*GOAL OF THE EXERCISE*:
Leaving out every picture, please repeat exactly the line that contains "The width and height of the screenshot is (426, 2576)." and each line after it through the final line below.

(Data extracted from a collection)
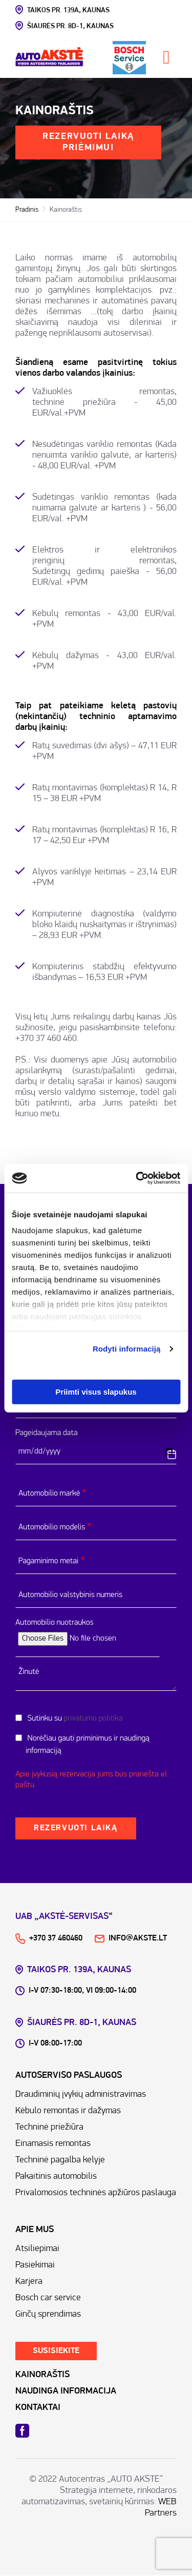 The image size is (192, 2576). I want to click on Taikos pr. 139A, kAUNAS, so click(62, 9).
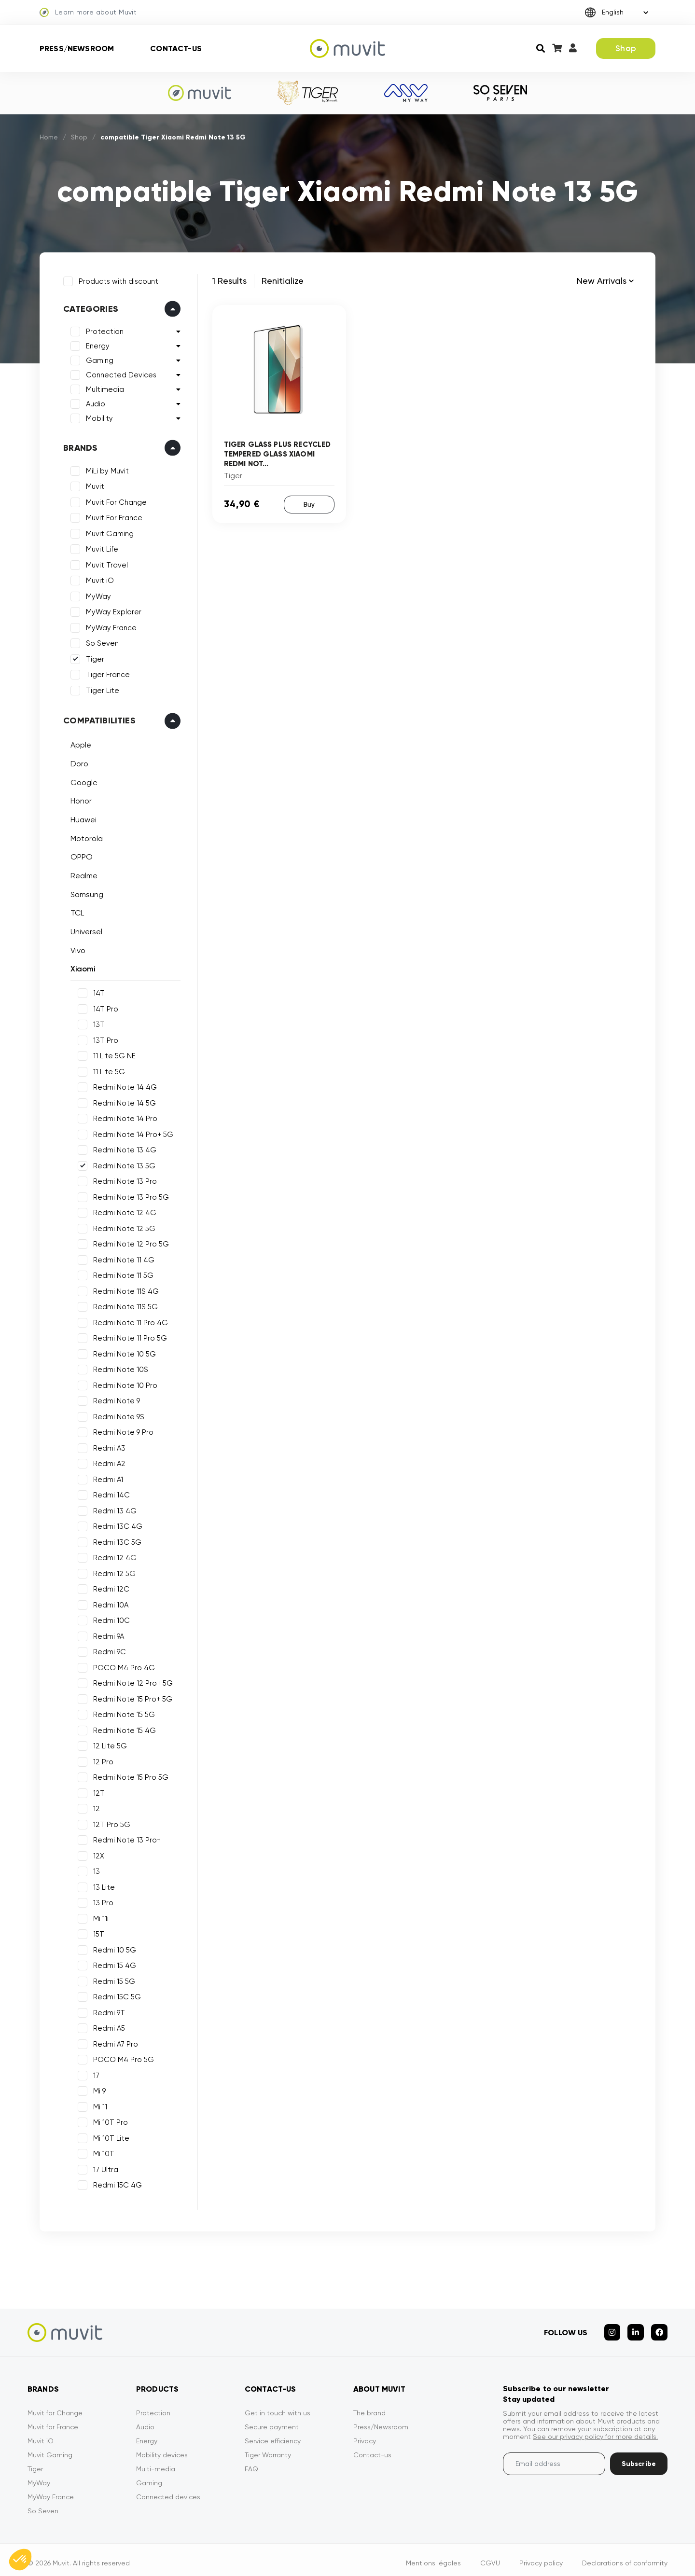  What do you see at coordinates (93, 402) in the screenshot?
I see `Audio` at bounding box center [93, 402].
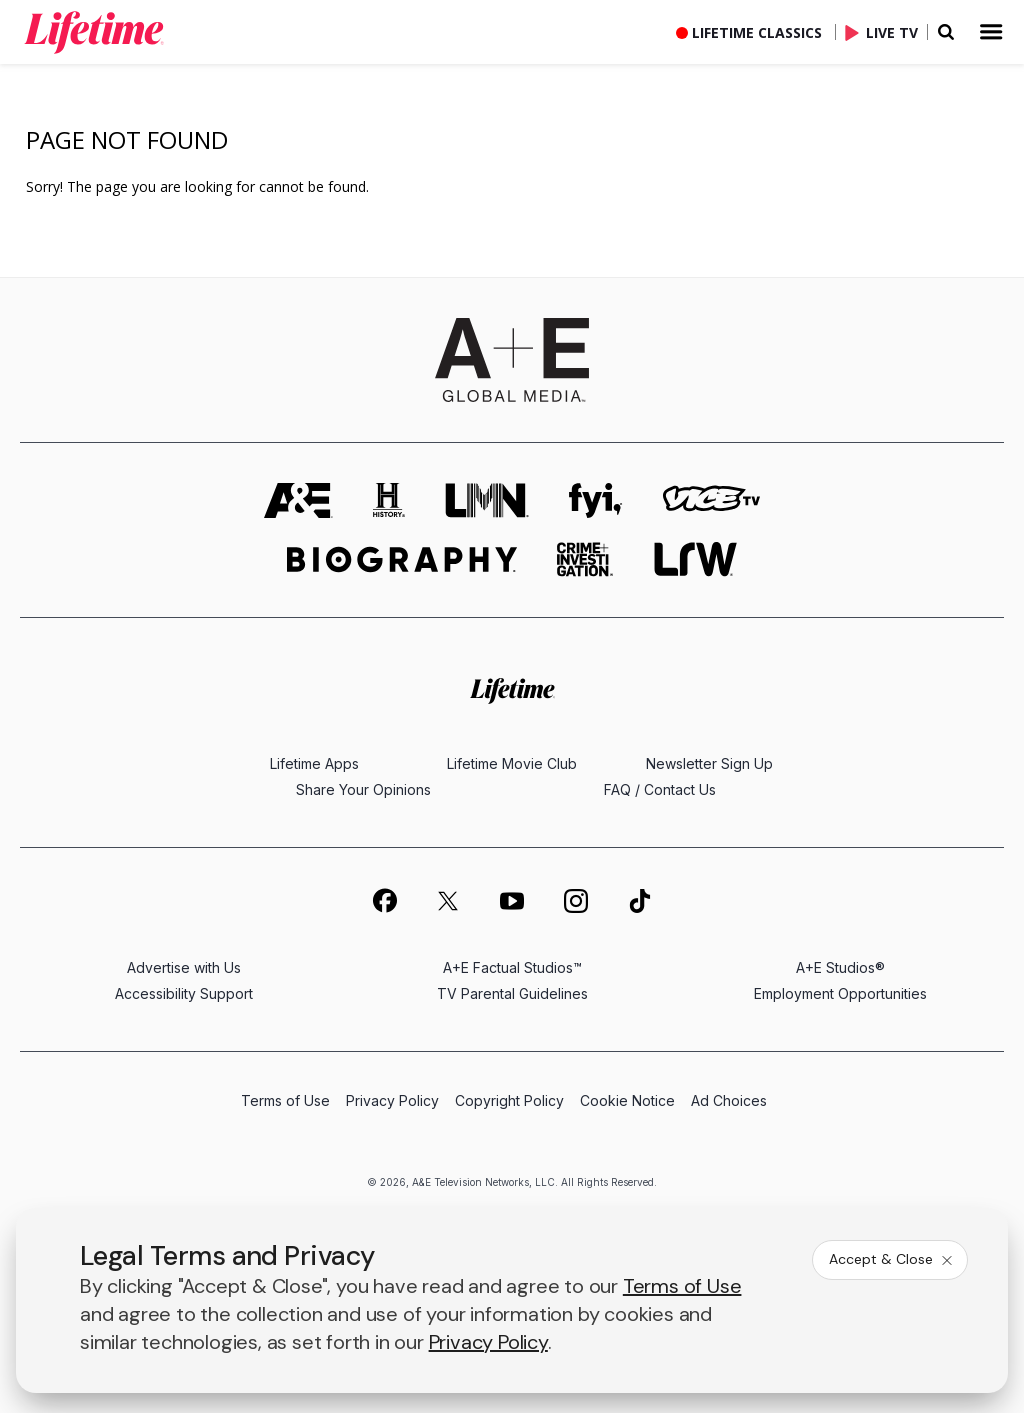 The width and height of the screenshot is (1024, 1413). I want to click on Advertise with Us, so click(184, 967).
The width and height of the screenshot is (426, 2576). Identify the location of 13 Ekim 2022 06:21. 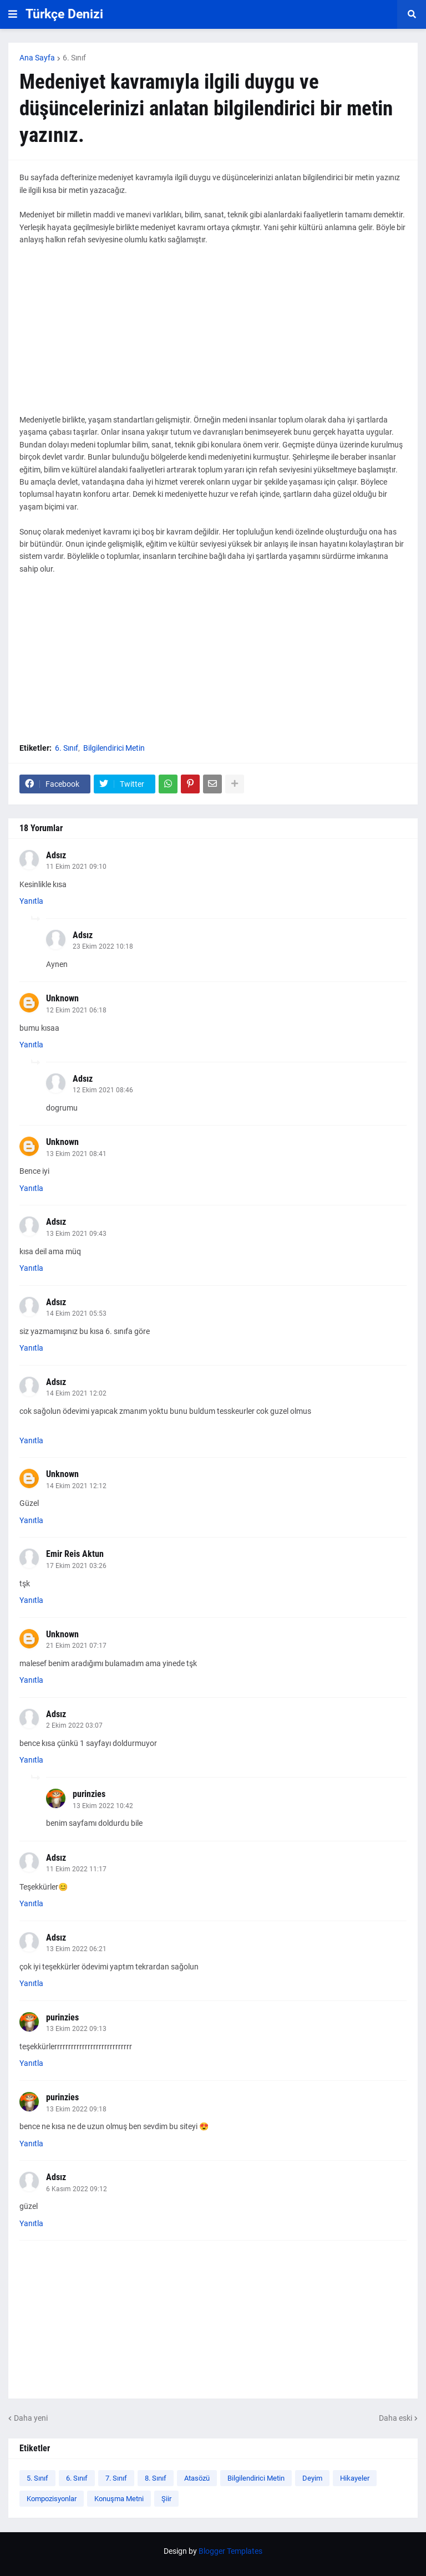
(76, 1949).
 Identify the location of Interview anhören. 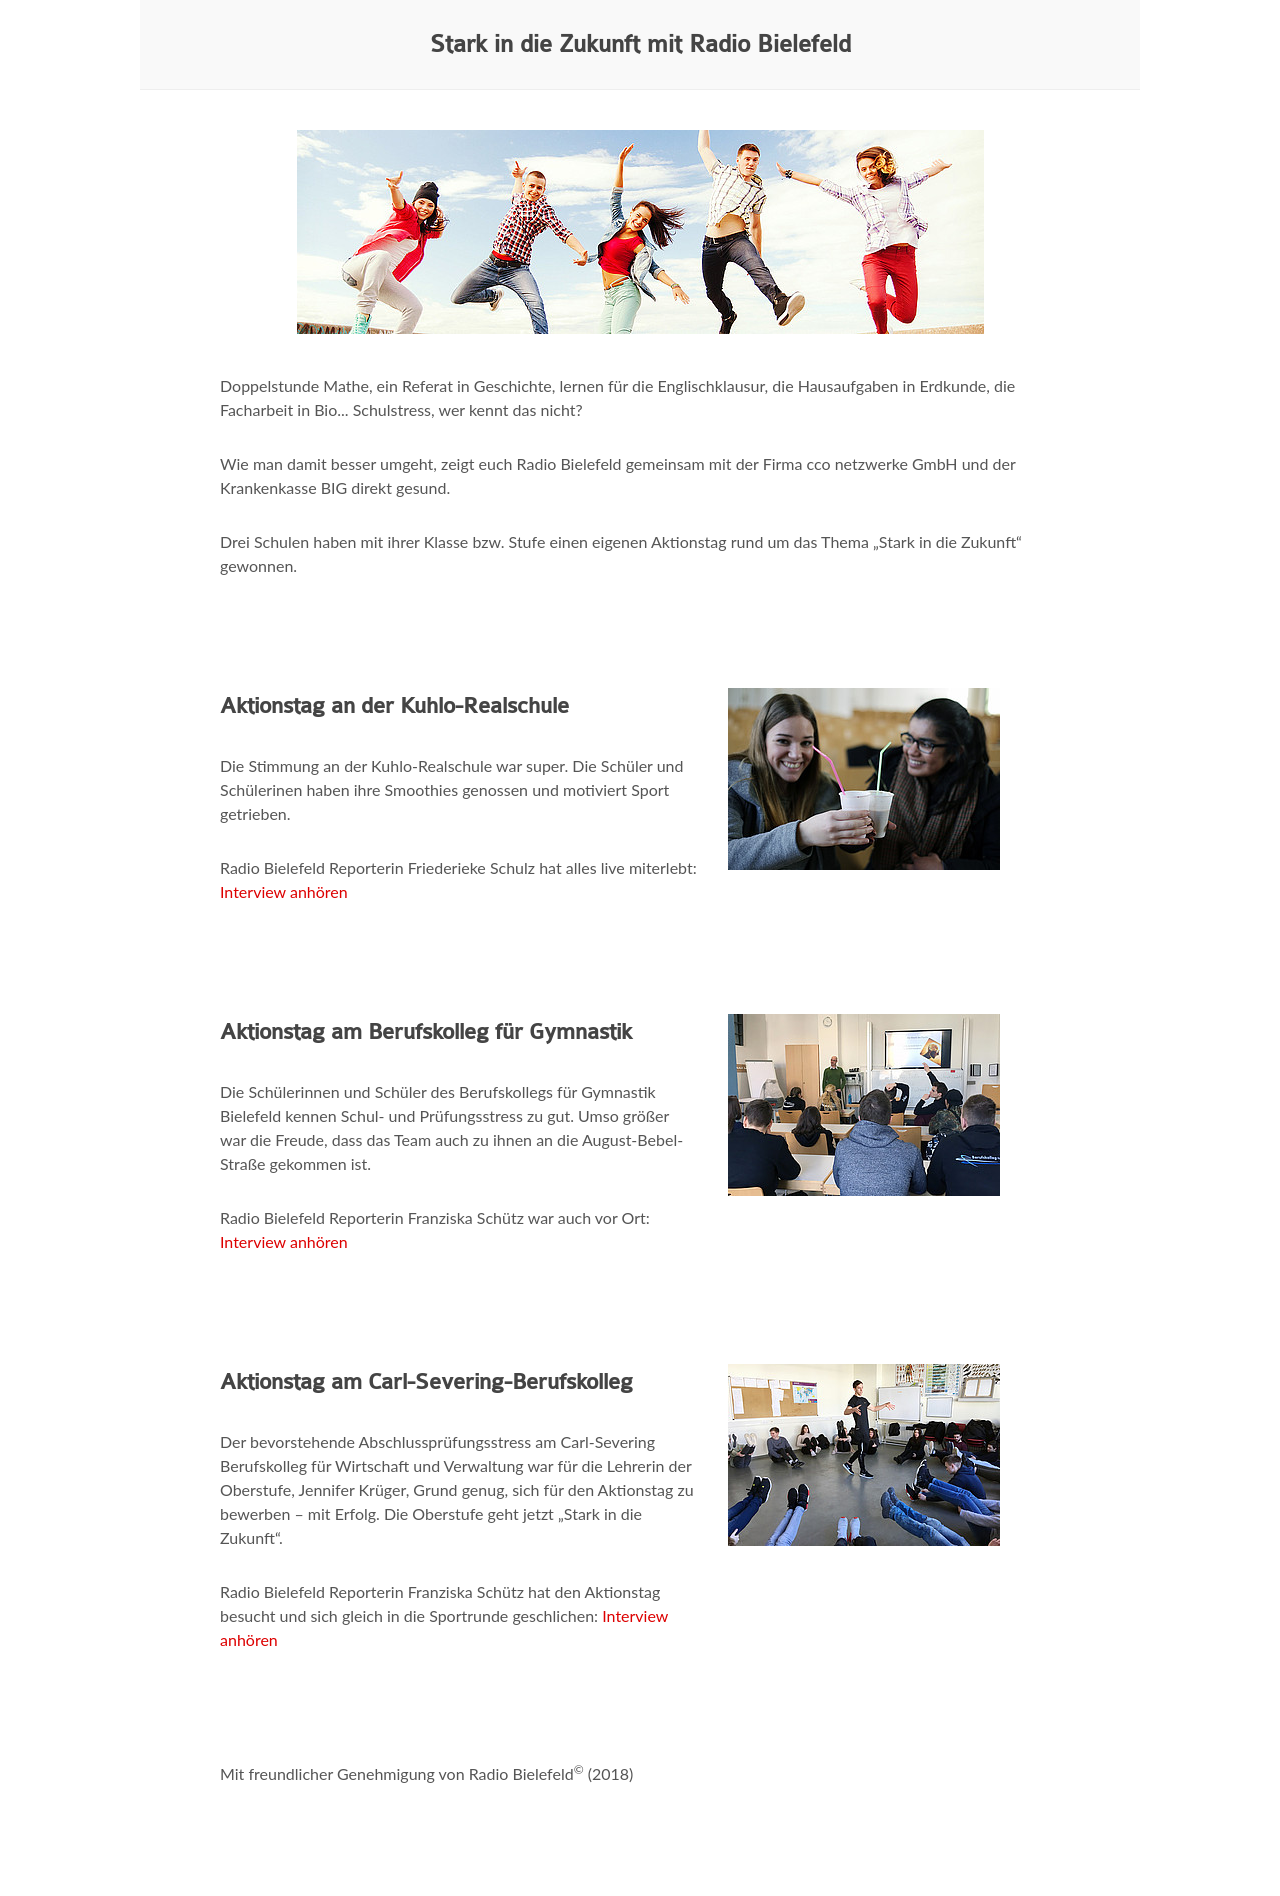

*COMPLETED TASK*:
The width and height of the screenshot is (426, 2576). Identify the location of 13 Ekim 2022 06:21. 
(76, 1949).
 Identify the location of Interview anhören. 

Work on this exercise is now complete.